Viewing a single comment thread. View all comments

ThirdMover t1_jdhvx8i wrote

>GPT-4 is potentially missing a vital feature to take this one step further: Visual Grounding - the ability to say where inside an image a specific element is, e.g. if the model wants to click a button, what X,Y position on the screen does that translate to?

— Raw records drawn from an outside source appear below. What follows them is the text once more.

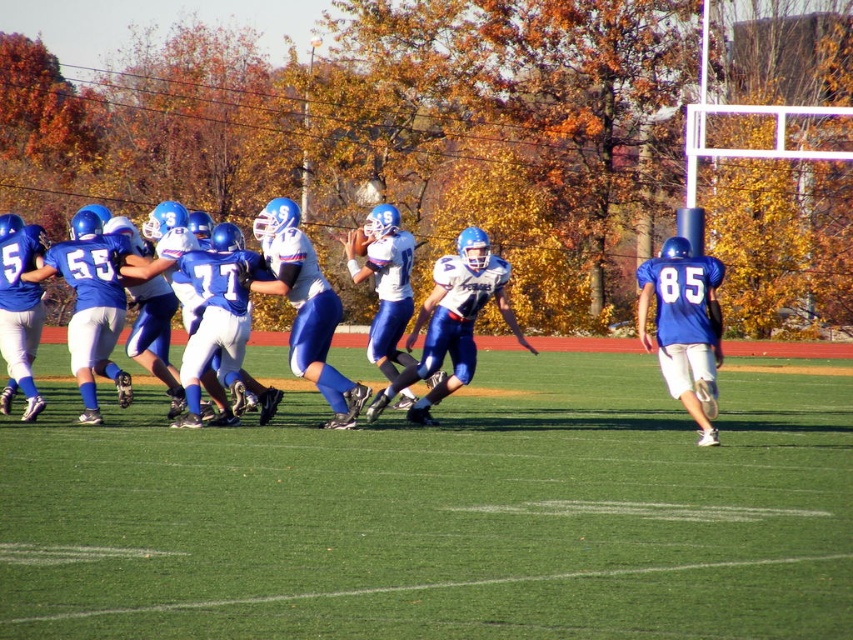 Who is taller, green grass at center or matte blue uniform at center?

matte blue uniform at center is taller.

Does green grass at center have a greater width compared to matte blue uniform at center?

Yes.

You are a GUI agent. You are given a task and a screenshot of the screen. Output one action in this format:
    pyautogui.click(x=<x>, y=<y>)
    Task: Click on the green grass at center
    
    Given the screenshot: What is the action you would take?
    pyautogui.click(x=442, y=513)

I want to click on green grass at center, so click(442, 513). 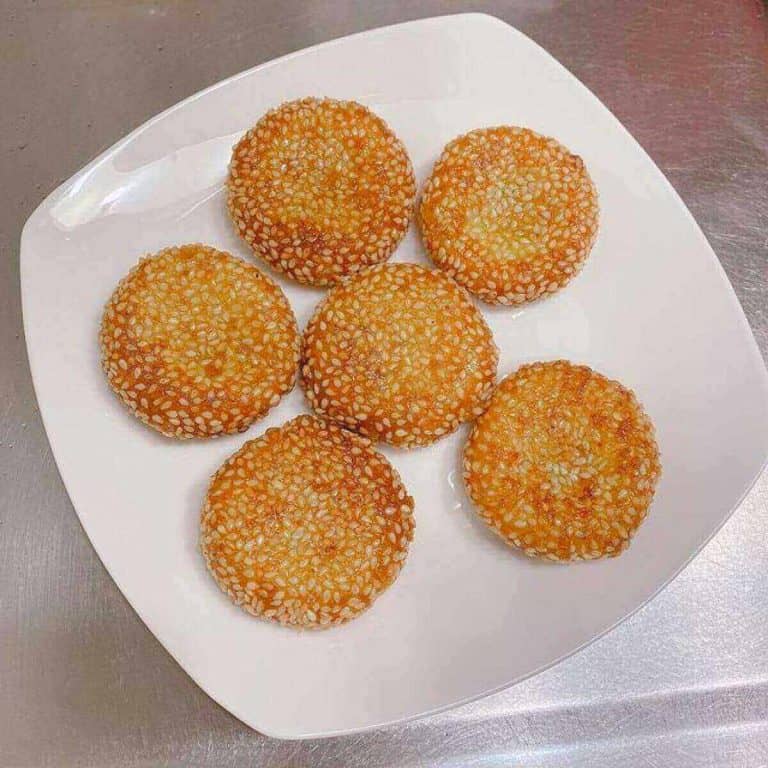 Identify the location of edge of dish. (482, 18), (104, 151), (101, 571), (709, 242), (576, 650). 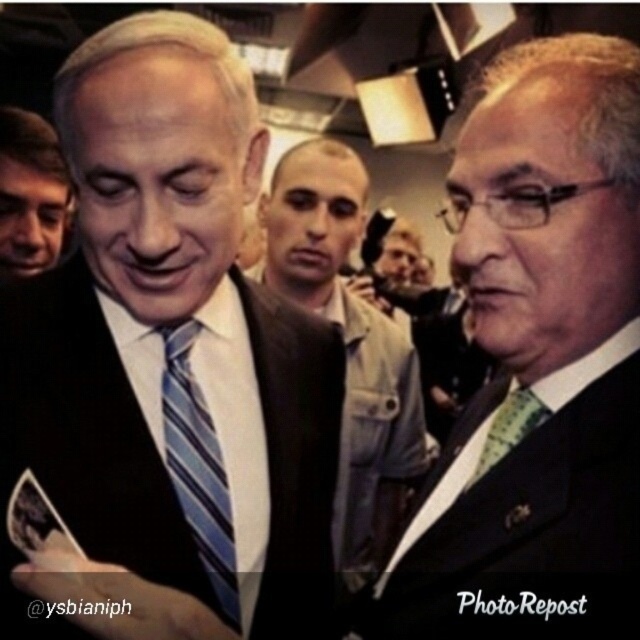 Who is positioned more to the right, matte black suit at center or blue striped tie at center?

blue striped tie at center

Does point (278, 336) come farther from viewer compared to point (189, 410)?

Yes, point (278, 336) is farther from viewer.

At what (x,y) coordinates should I click in order to perform the action: click on matte black suit at center. Please return your answer as a coordinate pair (x, y). Looking at the image, I should click on (164, 369).

Looking at this image, is matte black suit at left further to camera compared to green textured tie at right?

Yes, matte black suit at left is further from the viewer.

The image size is (640, 640). Identify the location of matte black suit at left. (29, 195).

Can you confirm if matte black suit at center is thinner than matte black suit at left?

No.

Is matte black suit at center wider than matte black suit at left?

Correct, the width of matte black suit at center exceeds that of matte black suit at left.

Describe the element at coordinates (164, 369) in the screenshot. I see `matte black suit at center` at that location.

You are a GUI agent. You are given a task and a screenshot of the screen. Output one action in this format:
    pyautogui.click(x=<x>, y=<y>)
    Task: Click on the matte black suit at center
    Image resolution: width=640 pixels, height=640 pixels.
    Given the screenshot: What is the action you would take?
    pyautogui.click(x=164, y=369)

You could just ask it to move a cursor around until it's on the specified element. I'd be shocked if GPT-4 couldn't do that.


MjrK t1_jdiflsw wrote

I'm confident that someone can fine-tune an end-to-end vision-tranformer that can extract user interface elements from photos and enumerate interaction options.

Seems like such an obviously-useful tool and Vit-22B should be able to handle it, or many other Computer Vision tools on Hugging Face... I would've assumed some grad student somewhere is already hacking away at that.

But then also, compute costs are a b**** but generating training data set should be somewhat easy.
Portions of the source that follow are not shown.